• **Items listed in a dataset**:
╔══
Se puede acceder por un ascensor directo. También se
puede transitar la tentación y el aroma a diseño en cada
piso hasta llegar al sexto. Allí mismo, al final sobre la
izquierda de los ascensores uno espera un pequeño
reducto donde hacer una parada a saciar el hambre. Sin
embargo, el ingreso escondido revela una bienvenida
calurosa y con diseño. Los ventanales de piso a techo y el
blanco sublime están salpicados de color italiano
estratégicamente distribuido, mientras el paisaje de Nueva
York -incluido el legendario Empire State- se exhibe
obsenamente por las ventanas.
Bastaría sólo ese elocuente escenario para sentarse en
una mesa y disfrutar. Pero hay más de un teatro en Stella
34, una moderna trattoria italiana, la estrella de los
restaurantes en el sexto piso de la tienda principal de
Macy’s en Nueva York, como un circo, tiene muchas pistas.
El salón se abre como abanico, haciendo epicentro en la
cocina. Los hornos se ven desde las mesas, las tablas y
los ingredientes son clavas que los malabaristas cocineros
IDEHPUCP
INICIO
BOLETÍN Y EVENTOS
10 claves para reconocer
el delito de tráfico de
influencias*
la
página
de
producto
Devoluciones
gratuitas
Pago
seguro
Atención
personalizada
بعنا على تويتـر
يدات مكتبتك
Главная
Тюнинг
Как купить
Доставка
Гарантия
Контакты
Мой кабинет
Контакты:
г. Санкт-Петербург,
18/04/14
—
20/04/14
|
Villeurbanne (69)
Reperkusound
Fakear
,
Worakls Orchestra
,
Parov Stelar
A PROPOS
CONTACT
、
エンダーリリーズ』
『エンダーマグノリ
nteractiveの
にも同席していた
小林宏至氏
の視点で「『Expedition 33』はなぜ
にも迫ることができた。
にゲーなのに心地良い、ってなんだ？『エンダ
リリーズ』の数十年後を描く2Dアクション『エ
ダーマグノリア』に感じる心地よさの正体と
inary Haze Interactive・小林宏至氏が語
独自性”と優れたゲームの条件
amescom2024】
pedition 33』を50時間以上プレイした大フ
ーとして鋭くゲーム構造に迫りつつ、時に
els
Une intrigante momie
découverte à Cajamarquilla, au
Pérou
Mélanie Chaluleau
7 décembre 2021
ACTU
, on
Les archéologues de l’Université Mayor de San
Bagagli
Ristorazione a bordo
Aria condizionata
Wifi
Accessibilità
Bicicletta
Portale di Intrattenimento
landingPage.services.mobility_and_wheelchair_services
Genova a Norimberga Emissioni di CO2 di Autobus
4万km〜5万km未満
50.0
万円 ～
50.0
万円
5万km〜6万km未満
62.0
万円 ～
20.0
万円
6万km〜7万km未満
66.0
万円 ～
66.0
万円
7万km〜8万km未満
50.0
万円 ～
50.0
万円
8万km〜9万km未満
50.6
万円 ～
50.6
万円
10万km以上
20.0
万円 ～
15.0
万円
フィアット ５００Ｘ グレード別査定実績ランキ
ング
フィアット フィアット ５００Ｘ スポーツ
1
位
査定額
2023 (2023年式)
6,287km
╚══
╔══
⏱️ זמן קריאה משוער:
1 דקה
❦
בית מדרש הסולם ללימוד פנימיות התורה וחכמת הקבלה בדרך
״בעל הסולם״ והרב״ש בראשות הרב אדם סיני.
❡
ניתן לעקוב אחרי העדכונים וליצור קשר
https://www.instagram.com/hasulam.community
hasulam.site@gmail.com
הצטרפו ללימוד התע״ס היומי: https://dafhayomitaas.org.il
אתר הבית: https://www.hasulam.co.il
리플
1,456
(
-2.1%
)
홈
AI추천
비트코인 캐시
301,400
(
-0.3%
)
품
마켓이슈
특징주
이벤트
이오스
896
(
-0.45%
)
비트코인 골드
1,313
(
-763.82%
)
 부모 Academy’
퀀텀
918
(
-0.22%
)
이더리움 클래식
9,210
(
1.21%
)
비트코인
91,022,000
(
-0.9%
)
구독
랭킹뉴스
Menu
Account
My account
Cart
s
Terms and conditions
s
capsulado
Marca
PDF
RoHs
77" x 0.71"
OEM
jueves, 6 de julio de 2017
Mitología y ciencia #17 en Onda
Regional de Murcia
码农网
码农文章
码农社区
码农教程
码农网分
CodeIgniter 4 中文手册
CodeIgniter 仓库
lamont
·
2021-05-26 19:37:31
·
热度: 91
╚══
• **Problem requirements**: All lines of the entries above where "ללימוד" turns up should be reported.

• **Result for this exercise**:
בית מדרש הסולם ללימוד פנימיות התורה וחכמת הקבלה בדרך
הצטרפו ללימוד התע״ס היומי: https://dafhayomitaas.org.il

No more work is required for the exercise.